## [Exercise aim]
Word for word, set down every line of the entries below from the line with "Mỗi lần ăn, lấy" to the line with "Nói đến phở khô Gia Lai không thể không nhắc", including both, and no other line.

*** Input data Section Begins ***

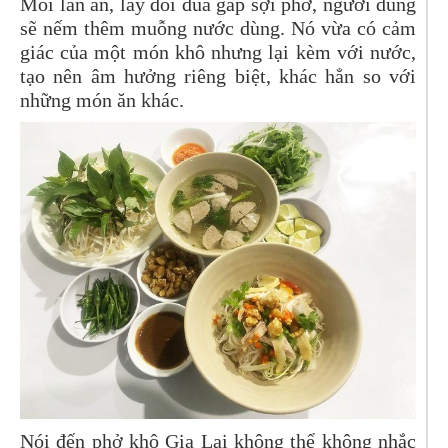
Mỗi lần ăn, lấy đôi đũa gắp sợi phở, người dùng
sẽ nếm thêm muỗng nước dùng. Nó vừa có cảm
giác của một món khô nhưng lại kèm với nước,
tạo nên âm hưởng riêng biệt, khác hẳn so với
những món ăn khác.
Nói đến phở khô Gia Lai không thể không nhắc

*** Input data Section Ends ***
*** Input data Section Begins ***

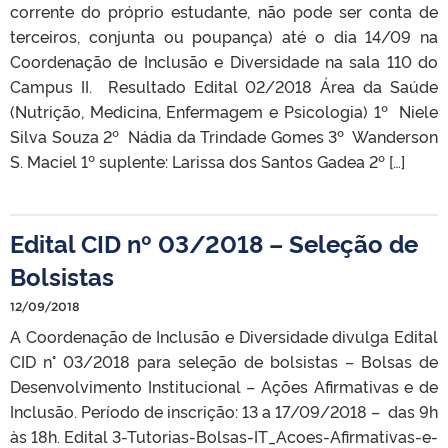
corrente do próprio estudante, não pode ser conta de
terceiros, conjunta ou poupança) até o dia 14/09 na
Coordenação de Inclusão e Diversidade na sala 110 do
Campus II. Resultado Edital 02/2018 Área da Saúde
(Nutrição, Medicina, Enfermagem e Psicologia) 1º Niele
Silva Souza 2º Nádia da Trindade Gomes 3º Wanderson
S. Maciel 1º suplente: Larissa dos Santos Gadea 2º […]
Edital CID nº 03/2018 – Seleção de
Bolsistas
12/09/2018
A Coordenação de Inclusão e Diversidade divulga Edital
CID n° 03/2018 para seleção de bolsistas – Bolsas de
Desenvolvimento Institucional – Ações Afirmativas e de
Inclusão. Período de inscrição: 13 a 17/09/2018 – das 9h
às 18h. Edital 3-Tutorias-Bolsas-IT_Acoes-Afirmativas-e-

*** Input data Section Ends ***

## [Result of this task]
Mỗi lần ăn, lấy đôi đũa gắp sợi phở, người dùng
sẽ nếm thêm muỗng nước dùng. Nó vừa có cảm
giác của một món khô nhưng lại kèm với nước,
tạo nên âm hưởng riêng biệt, khác hẳn so với
những món ăn khác.
Nói đến phở khô Gia Lai không thể không nhắc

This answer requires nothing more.